The question has been raised as to how mankind, which constitutes the framework of the international legal system, can be a subject of international laws. One should not forget in this regard that in national legal orders, the state itself is a subject of the law that it created and that it enforces: it can defend its interests and other subjects can protect themselves against it by legal means. This is one of the aspects of the "rule of law" that is the aim of present democratic societies.
The very idea of a common heritage for mankind states that all the resources and all the cultural wealth that we have inherited shall be transmitted to future generations. Is the present state of law such that we can speak of a right of future generations to inherit cultural wealth? In-depth studies lead to a positive answer.82 Anyway, it raises the question of the representation of future generations and it stresses the importance of a factor that is emerging in international law: time. While the first question, which concerns institutional implications of global change, will be treated later on, the new perspective, that of time, is an important factor that has to be discussed as such.
Traditionally the role of law has been considered to be mainly the protection of existing values and interests, without necessarily caring for the impact of present or future evolutions. The necessity to conserve the environment is a dynamic concept, particularly since mankind is transforming the biosphere in an unprecedented way and our knowledge of the biosphere and its mechanisms is constantly progressing. The growing scarcity of resources, such as clean water or space, increases their economic and moral value. Hence, natural resources and their continued interrelationships need to be more and more protected, which requires the constant development of legal rules and the updating of existing ones. When examining the implications of global change on the law-making process, different techniques were used, which resulted from the need for developing and adapting international law in this new field. Examples of these new techniques include procedures recognizing and formulating new values, progressive techniques in the international regulatory process, and simplification of the modification of existing rules. Thus, global change introduces a sort of ferment of dynamism into the legal systems that naturally tend to be static. This is another aspect of the functional approach imposed by it.

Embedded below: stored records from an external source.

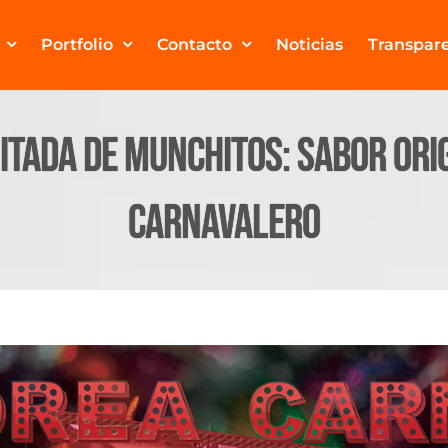
Portfolio
Contacto
Noticias
Transpar
itada de Munchitos: sabor ori
carnavalero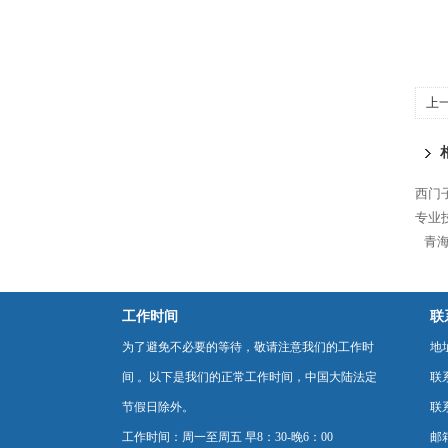
上
西门
专业
青海
工作时间
联
为了避免不必要的等待，敬请注意我们的工作时
地
间 。以下是我们的正常工作时间，中国大陆法定
联
节假日除外。
联系
工作时间：周一至周五 早8：30-晚6：00
邮箱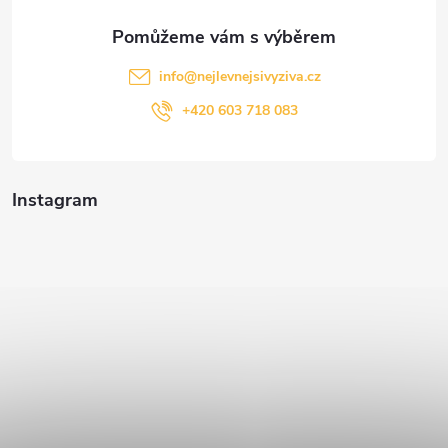
info
@
nejlevnejsivyziva.cz
+420 603 718 083
Instagram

However, the meaning of the time factor is not only technical: it also has an influence on the very finality of law in general and of the international legal system in particular. The simple idea that our biosphere must be protected includes the perspective of the future, i.e., the objective of legal rules is the preservation not only of existing values and situations but also of those that have yet to come into existence. Indeed, if we do not care for the coming decades and centuries, the entire biosphere can be destroyed for the benefit of the present. Rules that we adopt today in order to preserve the ozone layer will only stop its destruction in several decades. There is thus a close link between environmental protection and fairness to future generations: both are future-oriented.
C. The implications of global change for international institutions
The transformation of the international community, due to the expansion of areas where international cooperation became a necessity, has required since the Second World War the creation of a growing number of international institutions. Indeed, the nineteenth-century pattern, whereby the fate of the world could be settled by periodic international conferences, had to gradually be replaced by permanent cooperation, which is necessarily institutional. Global change enhances this development by adding new fields that must be covered by cooperation and by making the intrusion of the international concern into the life of nations even deeper. Meeting the modification of the global climate means drastic reductions in the use of fossil fuel, i.e., a deep impact on national and even personal activities. The consequence will be the strengthening of international cooperation, which is in most cases necessarily institutional.
Inside and outside international institutions, negotiation between states plays a growing role. It was not too surprising that after the nuclear accident of Chernobyl, negotiations started in a very short time in order to adopt international regulations imposing the duty of early notification on the states where the accident took place.83 In bilateral relations, the obligation of states that intend to start activities that may damage the environment of foreign states to inform the latter and to consult with them may imply negotiation. The procedures foreseen by framework conventions such as the 1979 Convention on Long-Range Transboundary Air Pollution84 or the 1985 Convention on the Protection of the Ozone Layers imply that further progress in cooperation will be achieved - which again means negotiation.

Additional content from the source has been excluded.